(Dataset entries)
══════════════════════════════
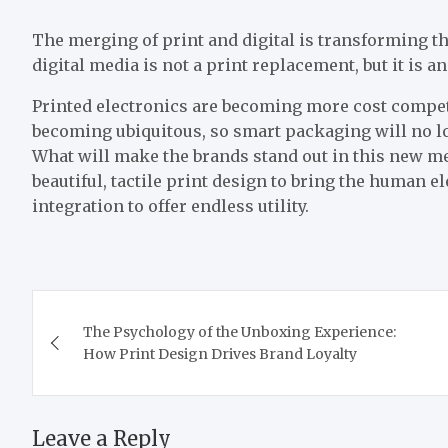
The merging of print and digital is transforming th
digital media is not a print replacement, but it is 
Printed electronics are becoming more cost competi
becoming ubiquitous, so smart packaging will no lo
What will make the brands stand out in this new med
beautiful, tactile print design to bring the human 
integration to offer endless utility.
Post
The Psychology of the Unboxing Experience:
navigation
How Print Design Drives Brand Loyalty
Leave a Reply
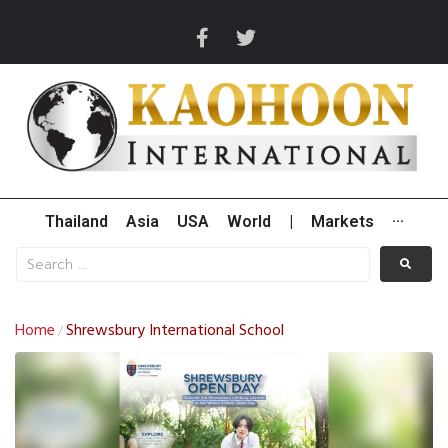
Thailand
Asia
USA
World
|
Markets
···
Home
Shrewsbury International School
/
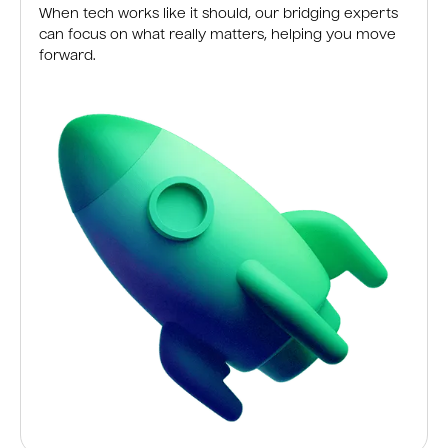
When tech works like it should, our bridging experts
can focus on what really matters, helping you move
forward.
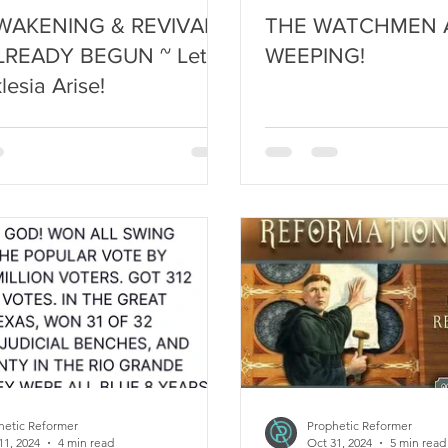
WAKENING & REVIVAL
THE WATCHMEN 
LREADY BEGUN ~ Let
WEEPING!
lesia Arise!
hetic Reformer
Prophetic Reformer
11, 2024
4 min read
Oct 31, 2024
5 min read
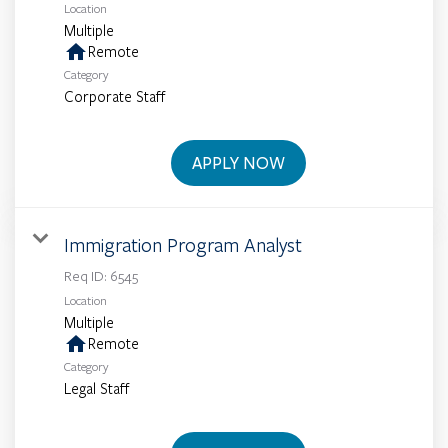
Location
Multiple
home
Remote
Category
Corporate Staff
APPLY NOW
Immigration Program Analyst
Req ID:
6545
Location
Multiple
home
Remote
Category
Legal Staff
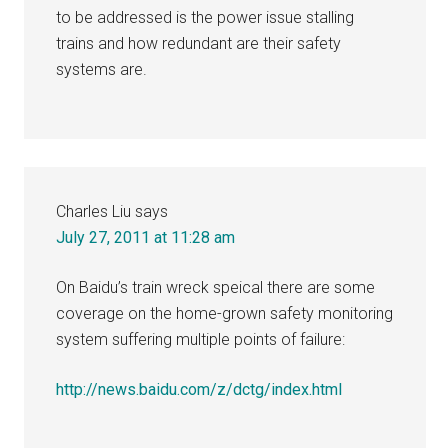
to be addressed is the power issue stalling
trains and how redundant are their safety
systems are.
Charles Liu
says
July 27, 2011 at 11:28 am
On Baidu’s train wreck speical there are some
coverage on the home-grown safety monitoring
system suffering multiple points of failure:
http://news.baidu.com/z/dctg/index.html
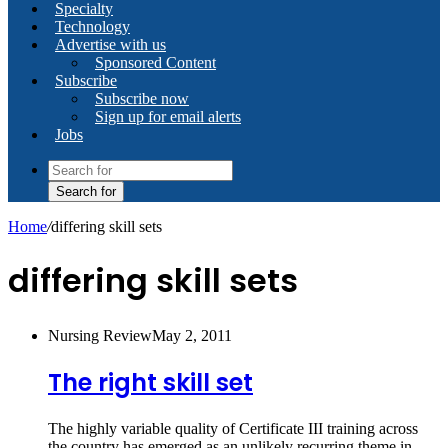
Specialty
Technology
Advertise with us
Sponsored Content
Subscribe
Subscribe now
Sign up for email alerts
Jobs
Search for
Home
/
differing skill sets
differing skill sets
Nursing Review
May 2, 2011
The right skill set
The highly variable quality of Certificate III training across
the country has emerged as an unlikely recurring theme in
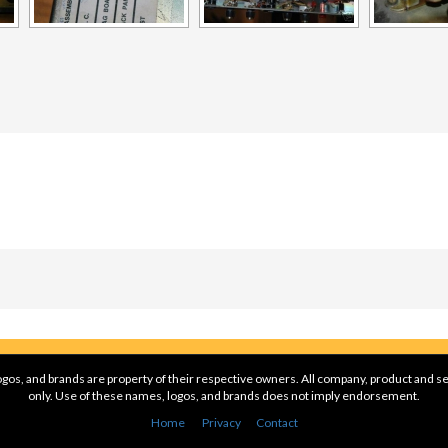
gos, and brands are property of their respective owners. All company, product and se
only. Use of these names, logos, and brands does not imply endorsement.
Home
Privacy
Contact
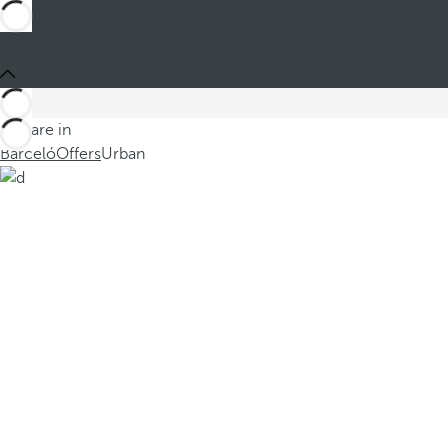
You are in
Barceló
Offers
Urban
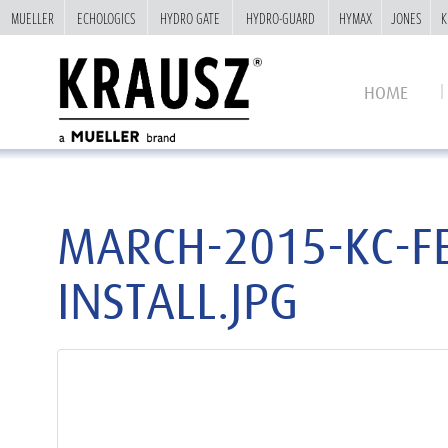
MUELLER
MUELLER
ECHOLOGICS
ECHOLOGICS
HYDRO GATE
HYDRO GATE
HYDRO-GUARD
HYDRO-GUARD
HYMAX
HYMAX
JONES
JONES
K
K
HOME
MARCH-2015-KC-F
INSTALL.JPG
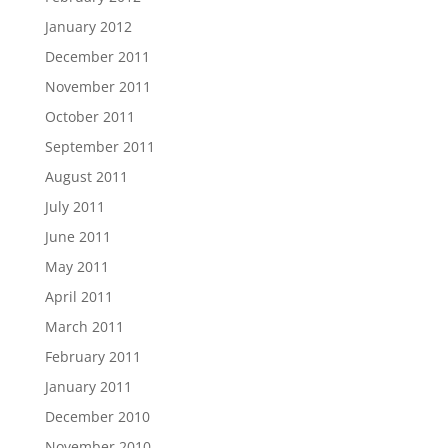
January 2012
December 2011
November 2011
October 2011
September 2011
August 2011
July 2011
June 2011
May 2011
April 2011
March 2011
February 2011
January 2011
December 2010
November 2010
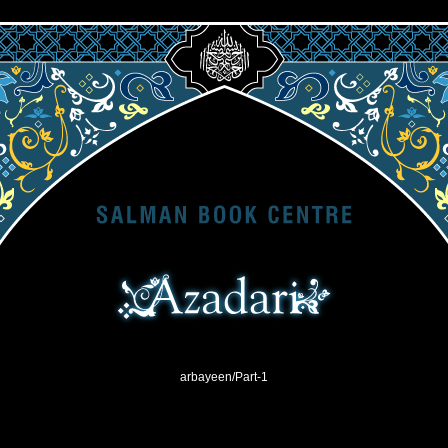
arbayeen/Part-1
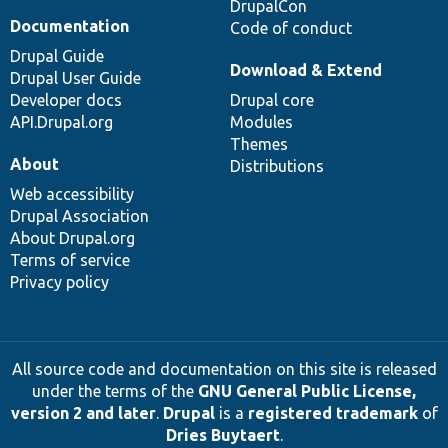
DrupalCon
Documentation
Code of conduct
Drupal Guide
Download & Extend
Drupal User Guide
Developer docs
Drupal core
API.Drupal.org
Modules
Themes
About
Distributions
Web accessibility
Drupal Association
About Drupal.org
Terms of service
Privacy policy
All source code and documentation on this site is released
under the terms of the
GNU General Public License,
version 2 and later
.
Drupal
is a
registered trademark
of
Dries Buytaert
.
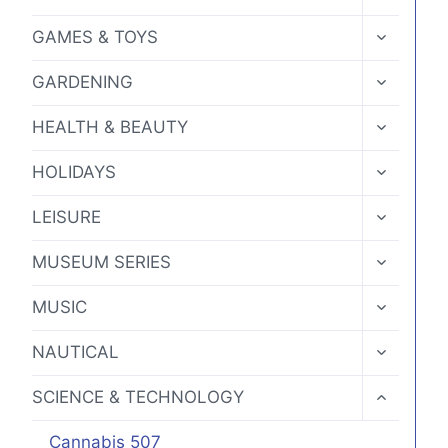
CHILD
page
MENU
TOGGLE
GAMES & TOYS
CHILD
MENU
TOGGLE
GARDENING
CHILD
MENU
TOGGLE
HEALTH & BEAUTY
CHILD
MENU
TOGGLE
HOLIDAYS
CHILD
MENU
TOGGLE
LEISURE
CHILD
MENU
TOGGLE
MUSEUM SERIES
CHILD
MENU
TOGGLE
MUSIC
CHILD
MENU
TOGGLE
NAUTICAL
CHILD
MENU
TOGGLE
SCIENCE & TECHNOLOGY
CHILD
MENU
Cannabis 507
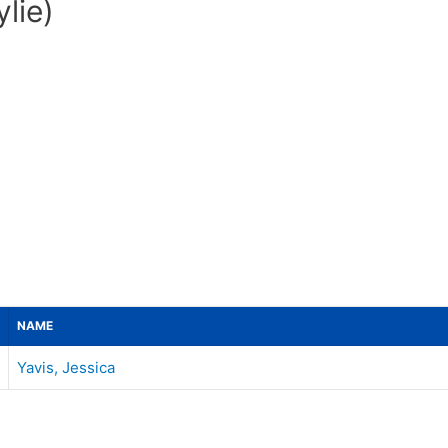
lie)
NAME
Yavis, Jessica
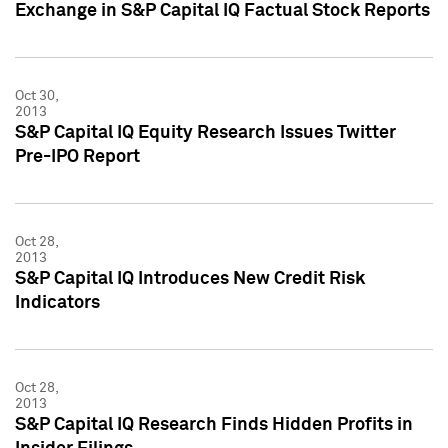
Exchange in S&P Capital IQ Factual Stock Reports
Oct 30,
2013
S&P Capital IQ Equity Research Issues Twitter
Pre-IPO Report
Oct 28,
2013
S&P Capital IQ Introduces New Credit Risk
Indicators
Oct 28,
2013
S&P Capital IQ Research Finds Hidden Profits in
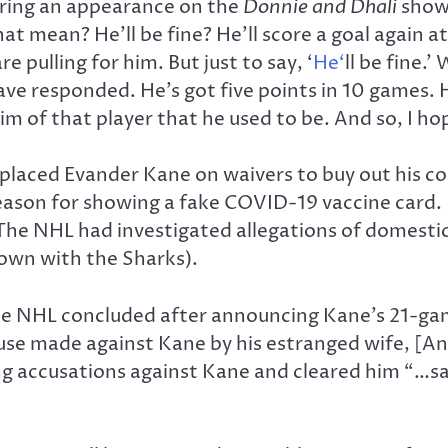
uring an appearance on the
Donnie and Dhali
show 
 that mean? He’ll be fine? He’ll score a goal again 
 pulling for him. But just to say, ‘
He‘
ll be fine.
 responded. He’s got five points in 10 games. He
 him of that player that he used to be. And so, I 
 placed Evander Kane on waivers to buy out his 
eason for showing a fake COVID-19 vaccine card. 
 The NHL had investigated allegations of domesti
 own with the Sharks).
he NHL concluded after announcing Kane’s 21-ga
buse made against Kane by his estranged wife, [An
 accusations against Kane and cleared him “…say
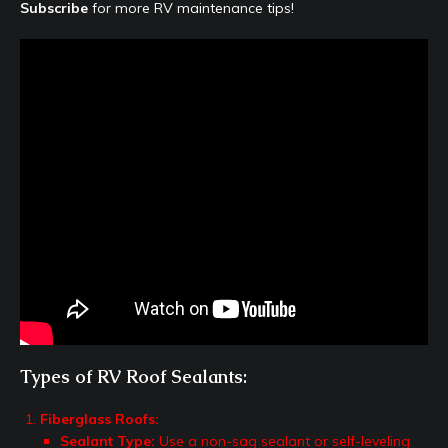
Subscribe
for more RV maintenance tips!
Types of RV Roof Sealants:
Fiberglass Roofs:
Sealant Type:
Use a non-sag sealant or self-leveling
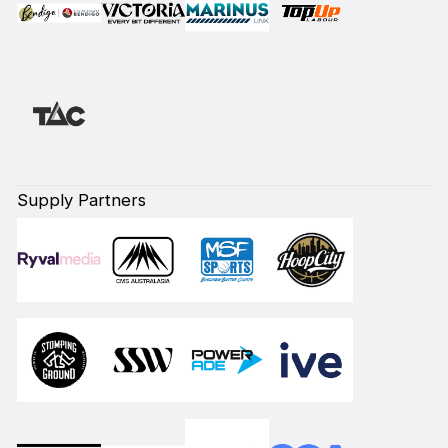
Supply Partners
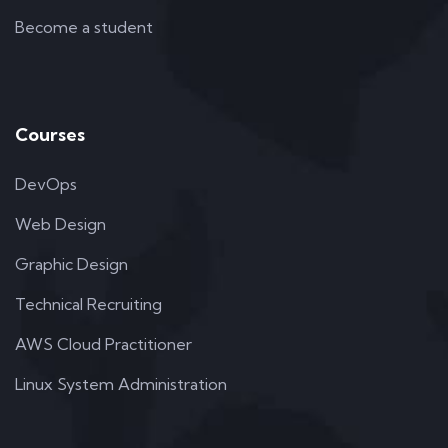
Become a student
Courses
DevOps
Web Design
Graphic Design
Technical Recruiting
AWS Cloud Practitioner
Linux System Administration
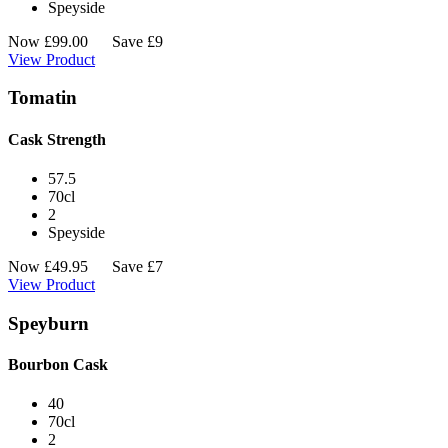
Speyside
Now
£
99.00
Save £9
View Product
Tomatin
Cask Strength
57.5
70cl
2
Speyside
Now
£
49.95
Save £7
View Product
Speyburn
Bourbon Cask
40
70cl
2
══════════════════════════════
» PROMPT: Please ensure that the data above is repeated exactly, with no pictures in the copy.

» OUTPUT:
The merging of print and digital is transforming th
digital media is not a print replacement, but it is 
Printed electronics are becoming more cost competi
becoming ubiquitous, so smart packaging will no lo
What will make the brands stand out in this new med
beautiful, tactile print design to bring the human 
integration to offer endless utility.
Post
The Psychology of the Unboxing Experience:
navigation
How Print Design Drives Brand Loyalty
Leave a Reply
Thailand
Asia
USA
World
|
Markets
···
Home
Shrewsbury International School
/
When tech works like it should, our bridging experts
can focus on what really matters, helping you move
forward.
WAKENING & REVIVAL
THE WATCHMEN 
LREADY BEGUN ~ Let
WEEPING!
lesia Arise!
hetic Reformer
Prophetic Reformer
11, 2024
4 min read
Oct 31, 2024
5 min read
Location
Multiple
home
Remote
Category
Corporate Staff
APPLY NOW
Immigration Program Analyst
Req ID:
6545
Location
Multiple
home
Remote
Category
Legal Staff
to be addressed is the power issue stalling
trains and how redundant are their safety
systems are.
Charles Liu
says
July 27, 2011 at 11:28 am
On Baidu’s train wreck speical there are some
coverage on the home-grown safety monitoring
system suffering multiple points of failure:
http://news.baidu.com/z/dctg/index.html
Specialty
Technology
Advertise with us
Sponsored Content
Subscribe
Subscribe now
Sign up for email alerts
Jobs
Search for
Home
/
differing skill sets
differing skill sets
Nursing Review
May 2, 2011
The right skill set
The highly variable quality of Certificate III training across
the country has emerged as an unlikely recurring theme in
gos, and brands are property of their respective owners. All company, product and se
only. Use of these names, logos, and brands does not imply endorsement.
Home
Privacy
Contact
You are in
Barceló
Offers
Urban
MUELLER
MUELLER
ECHOLOGICS
ECHOLOGICS
HYDRO GATE
HYDRO GATE
HYDRO-GUARD
HYDRO-GUARD
HYMAX
HYMAX
JONES
JONES
K
K
HOME
MARCH-2015-KC-F
INSTALL.JPG
January 2012
December 2011
November 2011
October 2011
September 2011
August 2011
July 2011
June 2011
May 2011
April 2011
March 2011
February 2011
January 2011
December 2010
November 2010
arbayeen/Part-1
DrupalCon
Documentation
Code of conduct
Drupal Guide
Download & Extend
Drupal User Guide
Developer docs
Drupal core
API.Drupal.org
Modules
Themes
About
Distributions
Web accessibility
Drupal Association
About Drupal.org
Terms of service
Privacy policy
All source code and documentation on this site is released
under the terms of the
GNU General Public License,
version 2 and later
.
Drupal
is a
registered trademark
of
Dries Buytaert
.
CHILD
page
MENU
TOGGLE
GAMES & TOYS
CHILD
MENU
TOGGLE
GARDENING
CHILD
MENU
TOGGLE
HEALTH & BEAUTY
CHILD
MENU
TOGGLE
HOLIDAYS
CHILD
MENU
TOGGLE
LEISURE
CHILD
MENU
TOGGLE
MUSEUM SERIES
CHILD
MENU
TOGGLE
MUSIC
CHILD
MENU
TOGGLE
NAUTICAL
CHILD
MENU
TOGGLE
SCIENCE & TECHNOLOGY
CHILD
MENU
Cannabis 507
lie)
NAME
Yavis, Jessica
Exchange in S&P Capital IQ Factual Stock Reports
Oct 30,
2013
S&P Capital IQ Equity Research Issues Twitter
Pre-IPO Report
Oct 28,
2013
S&P Capital IQ Introduces New Credit Risk
Indicators
Oct 28,
2013
S&P Capital IQ Research Finds Hidden Profits in
uring an appearance on the
Donnie and Dhali
show 
 that mean? He’ll be fine? He’ll score a goal again 
 pulling for him. But just to say, ‘
He‘
ll be fine.
 responded. He’s got five points in 10 games. He
 him of that player that he used to be. And so, I 
 placed Evander Kane on waivers to buy out his 
eason for showing a fake COVID-19 vaccine card. 
 The NHL had investigated allegations of domesti
 own with the Sharks).
he NHL concluded after announcing Kane’s 21-ga
buse made against Kane by his estranged wife, [An
 accusations against Kane and cleared him “…say
Subscribe
for more RV maintenance tips!
Types of RV Roof Sealants:
Fiberglass Roofs:
Sealant Type:
Use a non-sag sealant or self-leveling
Supply Partners
Become a student
Courses
DevOps
Web Design
Graphic Design
Technical Recruiting
AWS Cloud Practitioner
Linux System Administration
Speyside
Now
£
99.00
Save £9
View Product
Tomatin
Cask Strength
57.5
70cl
2
Speyside
Now
£
49.95
Save £7
View Product
Speyburn
Bourbon Cask
40
70cl
2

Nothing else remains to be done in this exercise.